Pictures aside, the output must consist of the lines from the one containing "The camel thrives" through the end of the data, reproduced exactly.

[[ The records open ]]

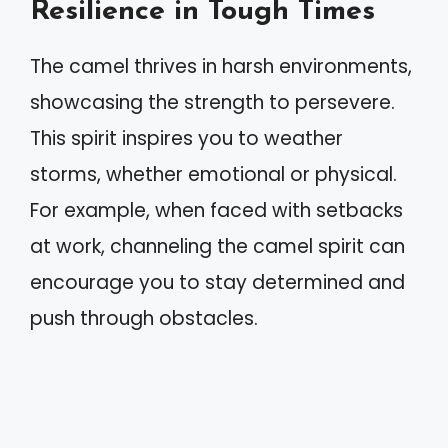
Resilience in Tough Times
The camel thrives in harsh environments,
showcasing the strength to persevere.
This spirit inspires you to weather
storms, whether emotional or physical.
For example, when faced with setbacks
at work, channeling the camel spirit can
encourage you to stay determined and
push through obstacles.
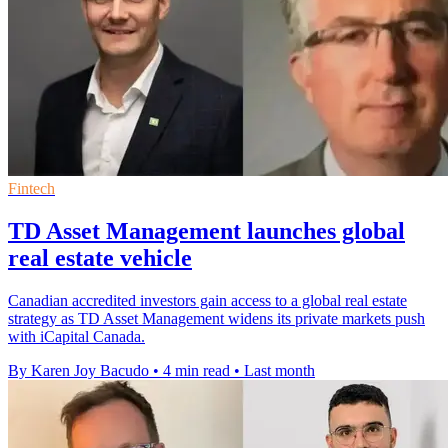
Fintech
TD Asset Management launches global
real estate vehicle
Canadian accredited investors gain access to a global real estate
strategy as TD Asset Management widens its private markets push
with iCapital Canada.
By Karen Joy Bacudo
•
4 min read
•
Last month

[[ The records closed ]]

* _Exercise response_
The camel thrives in harsh environments,
showcasing the strength to persevere.
This spirit inspires you to weather
storms, whether emotional or physical.
For example, when faced with setbacks
at work, channeling the camel spirit can
encourage you to stay determined and
push through obstacles.
Fintech
TD Asset Management launches global
real estate vehicle
Canadian accredited investors gain access to a global real estate
strategy as TD Asset Management widens its private markets push
with iCapital Canada.
By Karen Joy Bacudo
•
4 min read
•
Last month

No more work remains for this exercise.